Spermidine vs Resveratrol — two longevity bets that haven't paid off
Both have impressive yeast, worm, fly, and mouse data. Both have human trial bases that are smaller, shorter, and less impressive than the marketing implies. Resveratrol is the older bet — fifteen-plus years of human studies that have largely disappointed on the cardio-metabolic and longevity endpoints originally promised. Spermidine is the newer bet, with autophagy-induction as its mechanistic story and a small but growing trial base. Both belong in the "interesting science, weak human translation" category — and both are sold as if they were Tier 1 anti-aging compounds.
Quick verdict
| Goal | Better choice | Why |
|---|---|---|
| Demonstrated longevity / lifespan effect in humans | Neither | No supplement has demonstrated lifespan extension in humans. Both have only observational/preclinical signals. |
| Cardiometabolic improvement (lipids, glucose, BP) | Resveratrol (modest) | Some trials show small effects on inflammatory markers and modest BP/glycaemia signals; larger RCTs have been disappointing. |
| Cognitive aging / memory | Spermidine (very modestly) | The Schwarz 2018 SmartAge pilot suggested cognitive benefit in older adults at risk of dementia; replication is needed. |
| Inflammatory markers (CRP, IL-6) | Resveratrol (small) | Meta-analyses show modest CRP reduction; clinical relevance unclear. |
| Hair growth / skin aging | Both have weak signals | Topical resveratrol has small skin signals; spermidine's hair-growth data is preliminary. |
| "I want to feel younger / live longer" | Sleep, exercise, weight, social connection | The actual longevity literature in humans is much more about lifestyle than supplements. |
How they compare on the things that matter
Mechanism — sirtuins vs autophagy, both contested
Resveratrol's original story was sirtuin activation — particularly SIRT1 — which would mimic some of the effects of caloric restriction in extending healthy lifespan. The mechanism has held up poorly under scrutiny: subsequent work suggests resveratrol's effects on SIRT1 in early studies may have been an artefact of the fluorescent assay used. The compound has real biological effects (anti-inflammatory, modest insulin-sensitising in some preparations), just not via the cleanest sirtuin story.

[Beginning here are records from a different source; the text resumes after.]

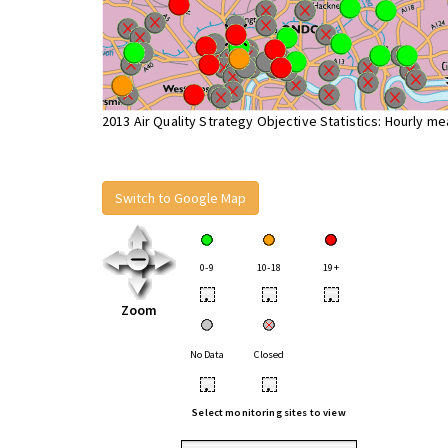
2013 Air Quality Strategy Objective Statistics: Hourly m
Switch to Google Map
0-9
10-18
19+
•
•
•
Zoom
No Data
Closed
•
•
Select monitoring sites to view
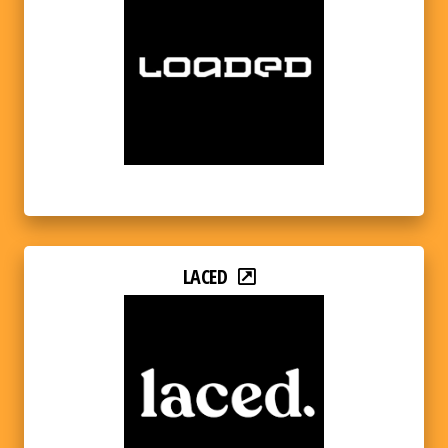
LACED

Spermidine's story is autophagy induction — promoting the cellular self-cleanup process that degrades damaged proteins and organelles, which has solid mechanistic support as a longevity-relevant pathway. The mechanism of oral spermidine in humans is less clear because spermidine is also produced endogenously and by the gut microbiome; whether oral supplementation meaningfully changes systemic spermidine status above what the gut microbiome already provides is contested.
Evidence base by clinical endpoint
- Hard longevity endpoints (mortality): Neither has demonstrated mortality reduction in humans. Both have observational signals from food-intake studies (Mediterranean diet wine intake; spermidine-rich food intake) — confounded by everything that food intake patterns reflect.

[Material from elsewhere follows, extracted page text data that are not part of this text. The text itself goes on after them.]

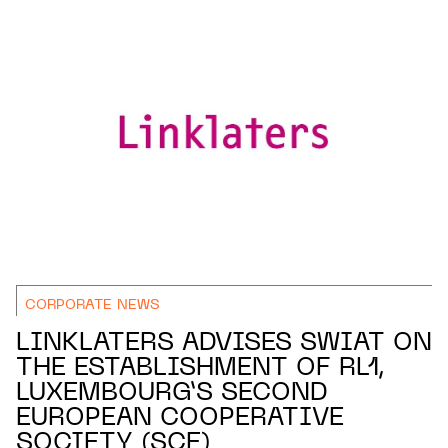
CORPORATE NEWS
LINKLATERS ADVISES SWIAT ON
THE ESTABLISHMENT OF RL1,
LUXEMBOURG’S SECOND
EUROPEAN COOPERATIVE
SOCIETY (SCE)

- Cardiovascular: Resveratrol has been disappointing in larger RCTs. Some signals on endothelial function, blood pressure, and lipids; effects are small and inconsistent across preparations.

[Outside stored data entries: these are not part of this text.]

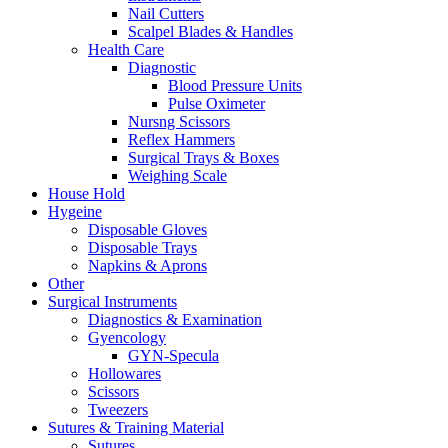
Nail Cutters
Scalpel Blades & Handles
Health Care
Diagnostic
Blood Pressure Units
Pulse Oximeter
Nursng Scissors
Reflex Hammers
Surgical Trays & Boxes
Weighing Scale
House Hold
Hygeine
Disposable Gloves
Disposable Trays
Napkins & Aprons
Other
Surgical Instruments
Diagnostics & Examination
Gyencology
GYN-Specula
Hollowares
Scissors
Tweezers
Sutures & Training Material
Sutures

- Glycaemic control: Resveratrol meta-analyses show small HbA1c improvements in T2D; effect size is meaningfully smaller than berberine or metformin.
- Cognitive aging: Spermidine has the Schwarz 2018 SmartAge trial (n=85, 3 months) showing improved memory in older adults at dementia risk. Resveratrol cognitive trials are mixed, with some showing improved cerebral blood flow but inconsistent cognitive task improvement.
- Inflammatory markers: Both show small CRP reductions in some trials; clinical relevance of these biomarker shifts is unclear.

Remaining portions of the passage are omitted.